As shown in Fig. 5, we ask the 11 subjects to use the chat robot as they watch four types of TV programs each in the case of conditions as follows.

Fig. 4.
figure 4

Movie contents in laughing scene with physical and virtual agents.

Fig. 5.
figure 5

Experimental environment with physical and virtual agents.

  • without atmosphere sharing, virtual agents

  • with atmosphere sharing, virtual agents

  • without atmosphere sharing, physical agents

  • with atmosphere sharing, physical agents.

Subjects answer a questionnaire after each of TV watching sections. The contents of the questionnaire is as follows. The questionnaire takes the form of 7-point Likert scales.

In exciting scene:

  • Do you feel exciting between robots?

  • Do you feel friendliness?

  • Do not you feel strange?

  • Do you feel motivation to use?

  • Do you feel empathy?

In laughing scene:

  • Do you feel fun between robots?

  • Do you feel fun with the robots?

  • Do you feel friendliness?

  • Do you feel empathy?

  • Do not you feel strange?

  • Do you feel motivation to use?

Fig. 6.
figure 6

Results of subjective evaluation in exciting scene.

Fig. 7.
figure 7

Results of subjective evaluation in laughing scene.

4.2 Results and Discussion

Figure 6 shows results of subjective evaluation in atmosphere sharing of exciting scene. In case of using virtual agents, score under condition with atmosphere sharing is compared with that under condition without sharing, and the significant value difference (p < 0.05) is shown. When atmosphere sharing is provided, score under condition using virtual agents is compared with that under condition using physical agents, and the significant value difference (p < 0.05) is shown. From the results, effects of atmosphere sharing in exciting scene is better than one without it regardless of appearance of agents.
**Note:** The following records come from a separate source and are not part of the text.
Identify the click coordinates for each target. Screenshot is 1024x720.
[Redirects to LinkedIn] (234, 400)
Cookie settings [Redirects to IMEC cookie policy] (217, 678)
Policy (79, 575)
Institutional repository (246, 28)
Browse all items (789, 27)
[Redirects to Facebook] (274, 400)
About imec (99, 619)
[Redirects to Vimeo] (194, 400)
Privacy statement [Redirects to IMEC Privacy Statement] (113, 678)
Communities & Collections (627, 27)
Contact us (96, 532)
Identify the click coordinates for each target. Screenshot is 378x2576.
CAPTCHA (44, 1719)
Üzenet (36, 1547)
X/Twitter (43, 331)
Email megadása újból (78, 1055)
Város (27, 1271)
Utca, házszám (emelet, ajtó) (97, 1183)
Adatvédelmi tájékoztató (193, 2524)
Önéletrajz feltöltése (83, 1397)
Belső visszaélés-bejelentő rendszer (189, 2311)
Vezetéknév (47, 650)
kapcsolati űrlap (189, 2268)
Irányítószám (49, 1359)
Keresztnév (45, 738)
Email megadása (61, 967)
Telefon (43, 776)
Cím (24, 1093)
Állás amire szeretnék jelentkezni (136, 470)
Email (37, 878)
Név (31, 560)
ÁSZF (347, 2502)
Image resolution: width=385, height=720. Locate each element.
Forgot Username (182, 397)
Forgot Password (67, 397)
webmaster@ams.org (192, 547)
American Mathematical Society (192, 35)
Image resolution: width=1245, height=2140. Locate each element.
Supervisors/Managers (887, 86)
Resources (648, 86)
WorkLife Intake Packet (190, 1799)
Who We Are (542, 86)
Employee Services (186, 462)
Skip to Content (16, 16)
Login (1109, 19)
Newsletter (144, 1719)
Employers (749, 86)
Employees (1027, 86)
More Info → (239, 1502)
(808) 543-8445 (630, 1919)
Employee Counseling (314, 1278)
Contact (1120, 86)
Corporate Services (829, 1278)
Figure 7 shows results of subjective evaluation in atmosphere sharing of laughing scene. In case of using virtual and physical agents, score under condition with atmosphere sharing is compared with that under condition without sharing, and the significant value difference (p < 0.05) is shown. When atmosphere sharing is provided, score under condition using virtual agents is compared with that under condition using physical agents, and the significant value difference (p < 0.05) is shown. From the results, condition with virtual agents get higher score than one with physical agents. As a reason for that, we think there are some functions which only system of virtual agents have. For examples, only virtual agents have face expression and utterance sentences is displayed on smart phone.

5 Conclusion

This paper has proposed atmosphere sharing method with chatting agent during TV watching in order to improve user’s motivation for conversation with the agent. We have developed TV hat agent which have light conversation with user during TV watching. To increase user’s motivation of conversation with the agent, the agent gives interesting and funny talk by using SNS comments that are provided by users who are watching the TV program. This study attempts to share atmosphere, such as scene with enthusiasm or of bursting into laughter, by using the TV chat agent. A behavior of the chat agents is decided by estimating the atmosphere of TV audience by analyzing SNS comments about TV program. It is possible to dynamically change the amount of utterance of the robot according to the excitement and laughing section and the level, and it is considered that more natural excitement can be realized. By comparing the excitement of people with one of SNS during TV watching, features of them are extract and characterize. In addition, by analyzing the feature promoting excitement impression, appropriate SNS comments for TV chat agents can be selected. As a result of subjective evaluation of the user by the robot utterance reflecting each feature, it was confirmed that the utterance of a human who contains a lot of sensuous verbs gives the impression of excitement to the user with a significant difference recognized.